これらの条件を守り、審判より勝利宣告を受けたものを勝利者とする。以上です、何かご質問は?」


 思ってたより細かく条件が定められてるな。でも、具体的に何が対象なのかがわからないものがある。


「使用禁止の技は具体的には何でしょうか?」


 グーテンベルクからは、こちらをどうぞ、と別紙を渡された。禁止技一覧、か。


 じっくり眺めてみたが、ほとんどの技は俺が習得していないものばかりなので、幸か不幸か気にする必要がない。あ、でも風烈弾もあるな。あれしかまともな魔法の技がないので結構ヤバい。


 あとは、目潰しや急所蹴り、頭部を地面に叩きつける投げ技とか、単なる怪我じゃ済まない攻撃も禁止だ。


 他にもいくつか聞いておいた。有効打とは、禁止攻撃以外で体にヒットさせたもの。防具は剣術実習でつけるものは認められる。実習場より外に出たら敗北。こんなところかな。


「あとは余談ですが、なぜタツロウ殿はご実家への連絡を断ったのですか? 近年決闘裁判が行われていないのは、学生同士の揉め事は、互いの親御様の間で話し合って解決してるからですよ」


 そういうことだったのか……。でもオレの場合は、こんなことで連絡しにくい状況だし、そもそも身分偽ってるからなあ。


「いや……、まあいろいろ事情がありまして」


 笑ってごまかすしかなかった。大体、名ばかりとはいえ皇帝が交渉相手に出ていくのは、相手側としてはどうなんだろうか。それかオヤジにも『貧乏貴族のタカツキー家』として演技してもらうか。どっちにしろだめな気がする。

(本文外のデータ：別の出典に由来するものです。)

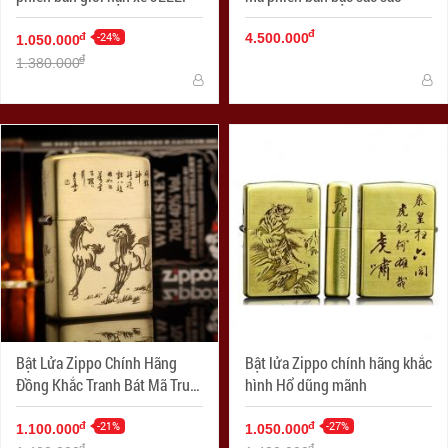
đ
-24%
đ
4.500.000
1.050.000
đ
1.380.000
Bật Lửa Zippo Chính Hãng
Bật lửa Zippo chính hãng khắc
Đồng Khắc Tranh Bát Mã Truy
hình Hổ dũng mãnh
Phong
-21%
-27%
đ
đ
1.100.000
1.050.000
đ
đ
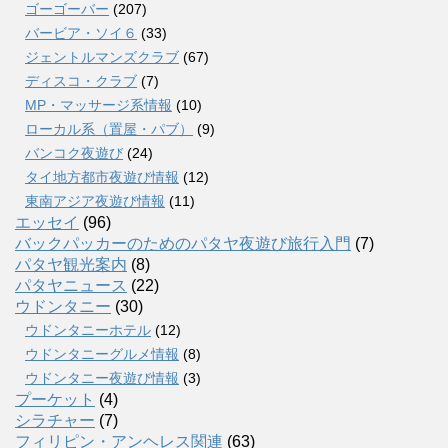
ゴーゴーバー
(207)
バービア・ソイ６
(33)
ジェントルマンズクラブ
(67)
ディスコ・クラブ
(7)
MP・マッサージ系情報
(10)
ローカル系（置屋・パブ）
(9)
バンコク夜遊び
(24)
タイ地方都市夜遊び情報
(12)
東南アジア夜遊び情報
(11)
エッセイ
(96)
バックパッカーのためのパタヤ夜遊び旅行入門
(7)
パタヤ観光案内
(8)
パタヤニュース
(22)
ウドンタニー
(30)
ウドンタニーホテル
(12)
ウドンタニーグルメ情報
(8)
ウドンタニー夜遊び情報
(3)
プーケット
(4)
シラチャー
(7)
フィリピン・アンヘレス関連
(63)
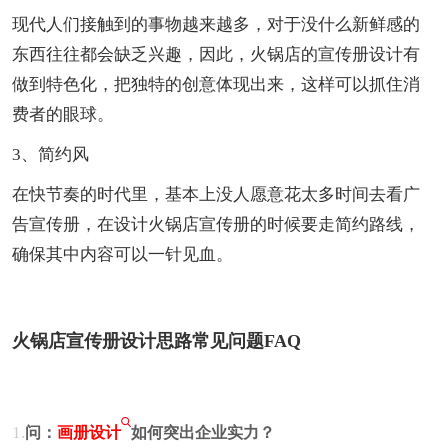
现代人们接触到的事物越来越多，对于没什么新鲜感的
东西往往都会缺乏兴趣，因此，火锅店的宣传册设计有
做到特色化，把独特的创意体现出来，这样可以抓住消
费者的眼球。
3、简约风
在快节奏的时代里，基本上没人愿意花太多时间去看广
告宣传册，在设计火锅店宣传册的时候要走简约路线，
确保其中内容可以一针见血。
火锅店宣传册设计思路常见问题FAQ
1.
问：
画册设计
如何突出企业实力？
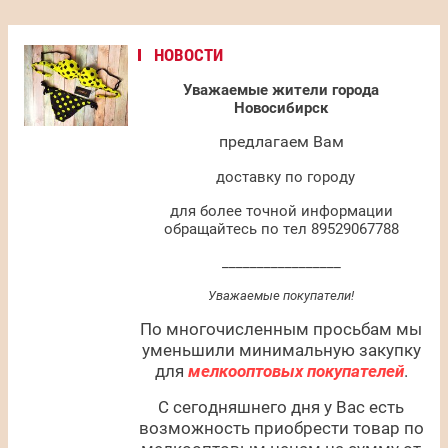
НОВОСТИ
Уважаемые жители города
Новосибирск
предлагаем Вам
доставку по городу
для более точной информации
обращайтесь по тел 89529067788
_________________
Уважаемые покупатели!
По многочисленным просьбам мы
уменьшили минимальную закупку
для
мелкооптовых покупателей
.
С сегодняшнего дня у Вас есть
возможность приобрести товар по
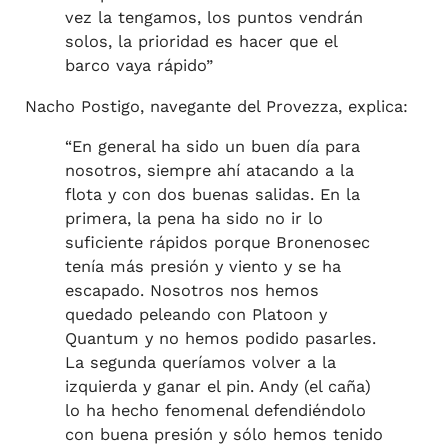
vez la tengamos, los puntos vendrán
solos, la prioridad es hacer que el
barco vaya rápido”
Nacho Postigo, navegante del Provezza, explica:
“En general ha sido un buen día para
nosotros, siempre ahí atacando a la
flota y con dos buenas salidas. En la
primera, la pena ha sido no ir lo
suficiente rápidos porque Bronenosec
tenía más presión y viento y se ha
escapado. Nosotros nos hemos
quedado peleando con Platoon y
Quantum y no hemos podido pasarles.
La segunda queríamos volver a la
izquierda y ganar el pin. Andy (el caña)
lo ha hecho fenomenal defendiéndolo
con buena presión y sólo hemos tenido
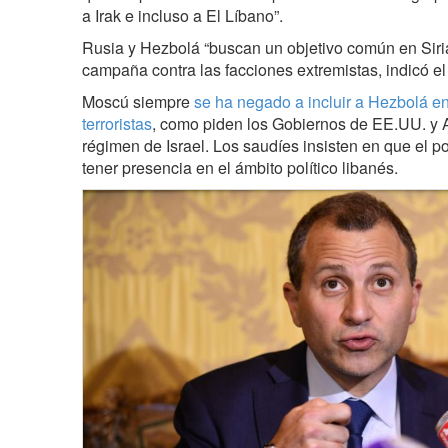
a Irak e incluso a El Líbano”.
Rusia y Hezbolá “buscan un objetivo común en Siri
campaña contra las facciones extremistas, indicó el
Moscú siempre
se ha negado a incluir a Hezbolá en
terroristas
, como piden los Gobiernos de EE.UU. y A
régimen de Israel. Los saudíes insisten en que el 
tener presencia en el ámbito político libanés.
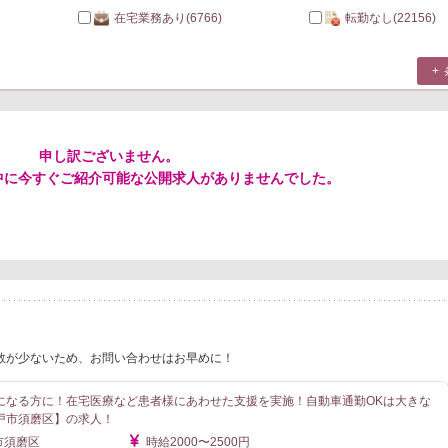
在宅業務あり
(6766)
転勤なし
(22156)
申し訳ございません。
中に今すぐご紹介可能な公開求人がありませんでした。
数が少ないため、お問い合わせはお早めに！
になる方に！在宅医療など患者様にあわせた支援を実施！自動車通勤OKは大きな
戸市須磨区】の求人！
市須磨区
時給2000〜2500円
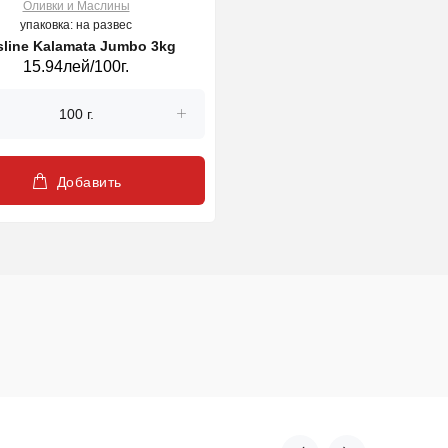
Оливки и Маслины
упаковка: на развес
line Kalamata Jumbo 3kg
15.94лей/100г.
Добавить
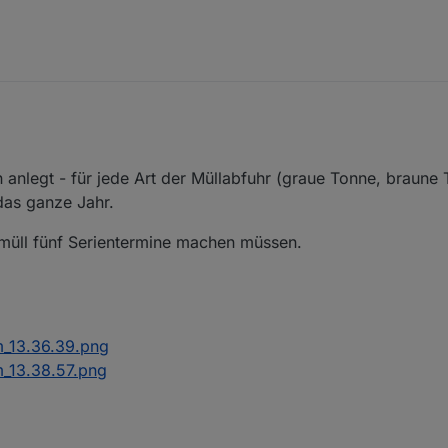
 anlegt - für jede Art der Müllabfuhr (graue Tonne, braune
 das ganze Jahr.
rmüll fünf Serientermine machen müssen.
m_13.36.39.png
_13.38.57.png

 ん? でもグーテンベルクはオレの正体知ってるハズ。うっかり忘れてるのか、とぼけて聞いてきたのか、ちょっと不気味だ。でもここは、こちらも知らない振りしておこう。


「まあ、今回は相手側も全員連絡を拒否してますから、どの道こうなったかもしれませんね」


 そりゃそうだろうな、こんな恥ずかしい事件起こしたなんて親に言えないよな。最終的には言うことになるけど、従犯ならまだ言い訳立つし。


「最後に、書面を持ってきて頂いたゲルツ先生より伝言です。『我々の力では、ここまで持っていくのが精一杯だった。あとは、君の武運を祈る』とのことです」


 先生たち、頑張ってくれたんだな。そこまでしてもらったら十分だ。


 オレは差し入れられた夕食をすぐに平らげてしまった。かなりピンチな状況なのに、力が湧いてくるのを感じる。でも食ったら眠くなったので、そのまま朝までぐっすり寝入ってしまった。

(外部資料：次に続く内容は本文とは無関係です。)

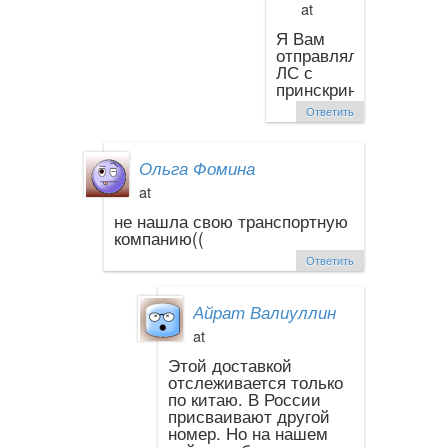
at
Я Вам
отправляла
ЛС с
принскрином.
Ответить
Ольга Фомина
at
не нашла свою транспортную
компанию((
Ответить
Айрат Валиуллин
at
Этой доставкой
отслеживается только
по китаю. В России
присваивают другой
номер. Но на нашем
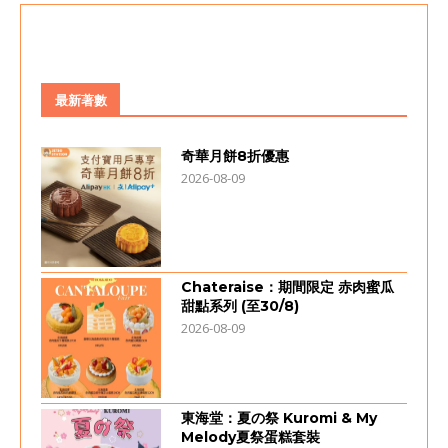
最新著數
奇華月餅8折優惠
2026-08-09
Chateraise：期間限定 赤肉蜜瓜
甜點系列 (至30/8)
2026-08-09
東海堂：夏の祭 Kuromi & My
Melody夏祭蛋糕套裝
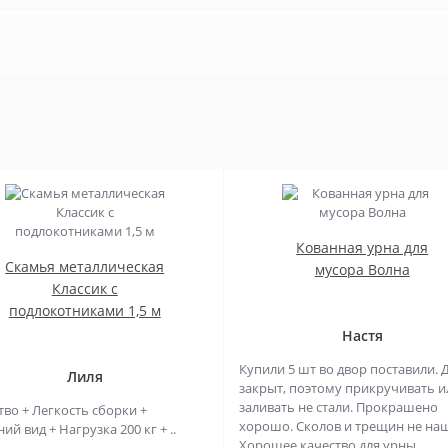
Кованная урна для
Скамья металлическая
мусора Волна
Классик с
подлокотниками 1,5 м
Настя
Купили 5 шт во двор поставили. 
Лиля
закрыт, поэтому прикручивать и
заливать не стали. Прокрашено
тво + Легкость сборки +
хорошо. Сколов и трещин не на
й вид + Нагрузка 200 кг + ..
Хорошее качество для урны. ..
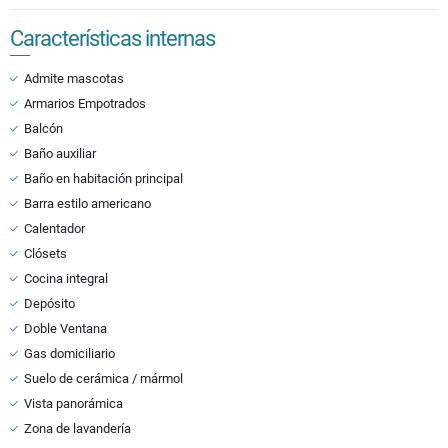
Características internas
Admite mascotas
Armarios Empotrados
Balcón
Baño auxiliar
Baño en habitación principal
Barra estilo americano
Calentador
Clósets
Cocina integral
Depósito
Doble Ventana
Gas domiciliario
Suelo de cerámica / mármol
Vista panorámica
Zona de lavandería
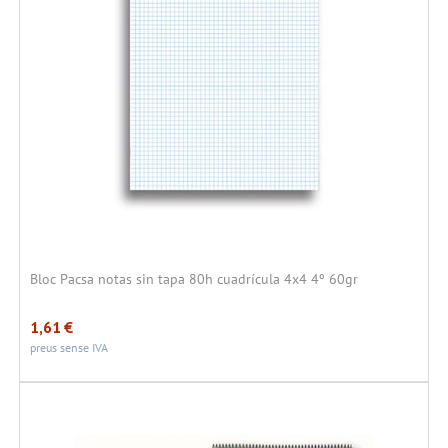
Bloc Pacsa notas sin tapa 80h cuadrícula 4x4 4º 60gr
1,61
€
preus sense IVA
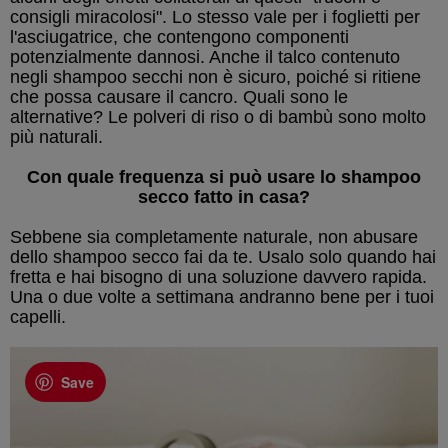
consigli miracolosi". Lo stesso vale per i foglietti per
l'asciugatrice, che contengono componenti
potenzialmente dannosi. Anche il talco contenuto
negli shampoo secchi non è sicuro, poiché si ritiene
che possa causare il cancro. Quali sono le
alternative? Le polveri di riso o di bambù sono molto
più naturali.
Con quale frequenza si può usare lo shampoo
secco fatto in casa?
Sebbene sia completamente naturale, non abusare
dello shampoo secco fai da te. Usalo solo quando hai
fretta e hai bisogno di una soluzione davvero rapida.
Una o due volte a settimana andranno bene per i tuoi
capelli.
Save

 気づいたら朝になっていた。良く寝たのでスッキリした気分だ。起き上がって着替えてると、ノックが聞こえてきた。グーテンベルクが朝食を差し入れに来たんだなと、急いでドアを開けると、キンケルさんが立っていた。


「おはようタツロウ君、朝食です。ここで渡してもいいかな」


 もちろん、キンケルさんが悪いわけでも何でもないのはわかってる。でも、今日という日に朝からこの人と会うのは、何だか縁起が悪い気がする。


「はい、いいですよ」


 オレは簡単な返事のみで朝食を受け取り、すぐにドアを閉めた。いきなり出鼻をくじかれた感じで、昨日からのやる気漲り状態は終了してしまった。


 いや、でもそんなこと気にしてる場合じゃない。今は決闘に勝利する方法を考えることが最優先だ。

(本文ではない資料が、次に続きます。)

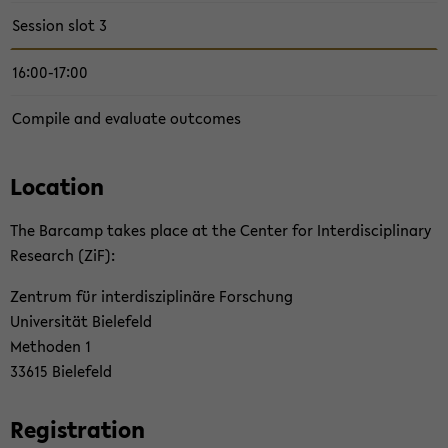
Ses­sion slot 3
16:00-17:00
Com­pile and eval­u­ate out­comes
Lo­ca­tion
The Bar­camp takes place at the Cen­ter for In­ter­dis­ci­pli­nary
Re­search (ZiF):
Zen­trum für in­ter­diszi­plinäre Forschung
Uni­ver­sität Biele­feld
Meth­o­den 1
33615 Biele­feld
Reg­is­tra­tion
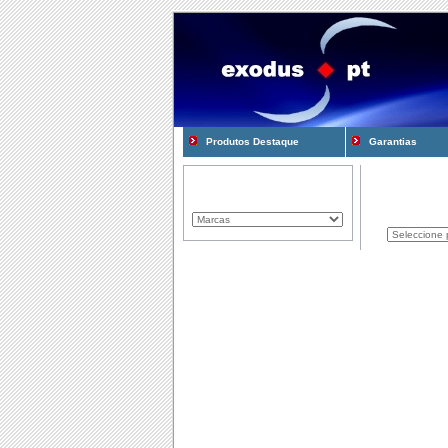
Produtos Destaque
Garantias
Marcas Representadas
Produtos
Componentes
Computadores
Consum�veis
Cooling e Modding
Gadgets
Gamming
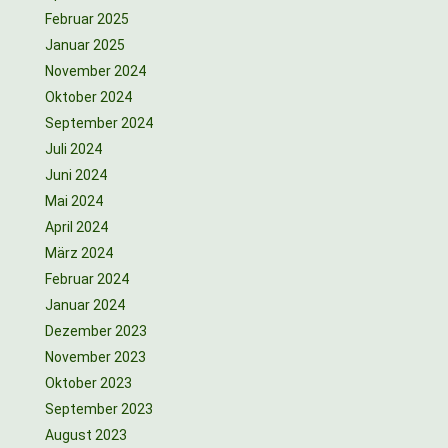
Februar 2025
Januar 2025
November 2024
Oktober 2024
September 2024
Juli 2024
Juni 2024
Mai 2024
April 2024
März 2024
Februar 2024
Januar 2024
Dezember 2023
November 2023
Oktober 2023
September 2023
August 2023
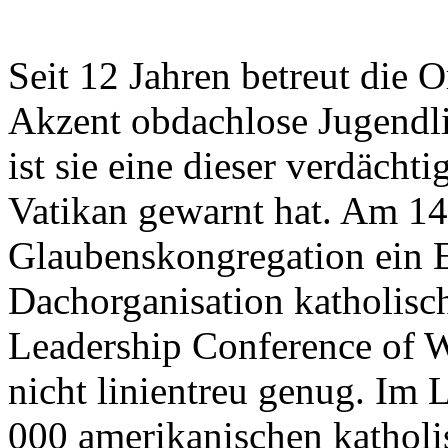
Seit 12 Jahren betreut die 
Akzent obdachlose Jugendl
ist sie eine dieser verdäch
Vatikan gewarnt hat. Am 14
Glaubenskongregation ein Ed
Dachorganisation katholisc
Leadership Conference of 
nicht linientreu genug. Im
000 amerikanischen katholi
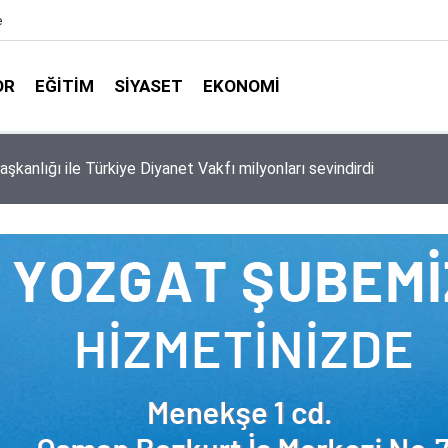
e
OR
EĞITIM
SIYASET
EKONOMI
aşkanlığı ile Türkiye Diyanet Vakfı milyonları sevindirdi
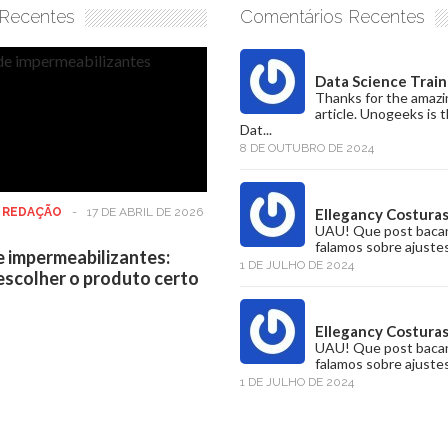
 Recentes
Comentários Recentes
Data Science Train
Thanks for the amazi
article. Unogeeks is 
Dat...
8 DE OUTUBRO DE 2024
:
REDAÇÃO
-
17 DE ABRIL DE 2026
Ellegancy Costura
UAU! Que post baca
falamos sobre ajustes
e impermeabilizantes:
1 DE JULHO DE 2024
scolher o produto certo
Ellegancy Costura
UAU! Que post baca
falamos sobre ajustes
1 DE JULHO DE 2024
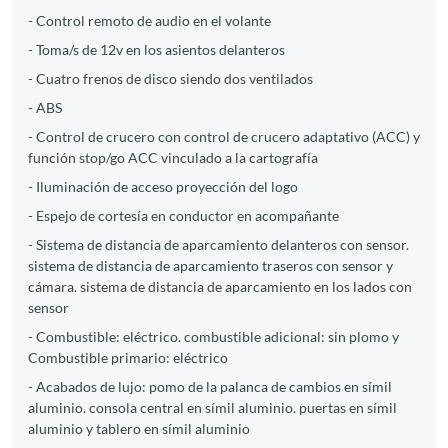
- Control remoto de audio en el volante
- Toma/s de 12v en los asientos delanteros
- Cuatro frenos de disco siendo dos ventilados
- ABS
- Control de crucero con control de crucero adaptativo (ACC) y
función stop/go ACC vinculado a la cartografía
- Iluminación de acceso proyección del logo
- Espejo de cortesía en conductor en acompañante
- Sistema de distancia de aparcamiento delanteros con sensor.
sistema de distancia de aparcamiento traseros con sensor y
cámara. sistema de distancia de aparcamiento en los lados con
sensor
- Combustible: eléctrico. combustible adicional: sin plomo y
Combustible primario: eléctrico
- Acabados de lujo: pomo de la palanca de cambios en símil
aluminio. consola central en símil aluminio. puertas en símil
aluminio y tablero en símil aluminio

 決闘方法はオレに有利なこともいくつかある。まずは剣技のみではなかったこと。魔法に体術、これらを組み合わせて戦う作戦を考えないといけない。


 次に、馬の禁止。ヒューゴは、恐らく馬の扱いに慣れてるだろうから、これはかなり大きい。オレは嗜み程度の乗馬経験しかないから、端から勝負にならない。


 あとは、オレだけ有利なことではないが、何とか武器を弾き飛ばしてやりたい。まともに打ち合いを続けるのはオレの方が不利だ。


 そうして考えてると、すぐに午後が来てしまった。もう覚悟を決めるしかない。いろいろシュミレーションして考えたプランで相手を仕留める、それだけに集中するんだ。


 そしてついに、キンケルさんが迎えに来たので部屋の外に出る。と、ここで予想外のことが起きた。何と、ヒューゴたち3人が隣の部屋から、別の管理人の迎えで出てきたのだ。


 そういうことか、ここは単なる倉庫じゃなくて、謹慎部屋を兼ねてるんだな。だからオレの部屋にも元々洗面所があったのか……。


 ちょっと驚きはしたが、オレはヤツらを睨みつけた。取り巻き2人は目を逸らしたが、ヒューゴは睨み返してきた。いいぜ、この方が気合が入ってきた。絶対お前らに勝ってやるからな!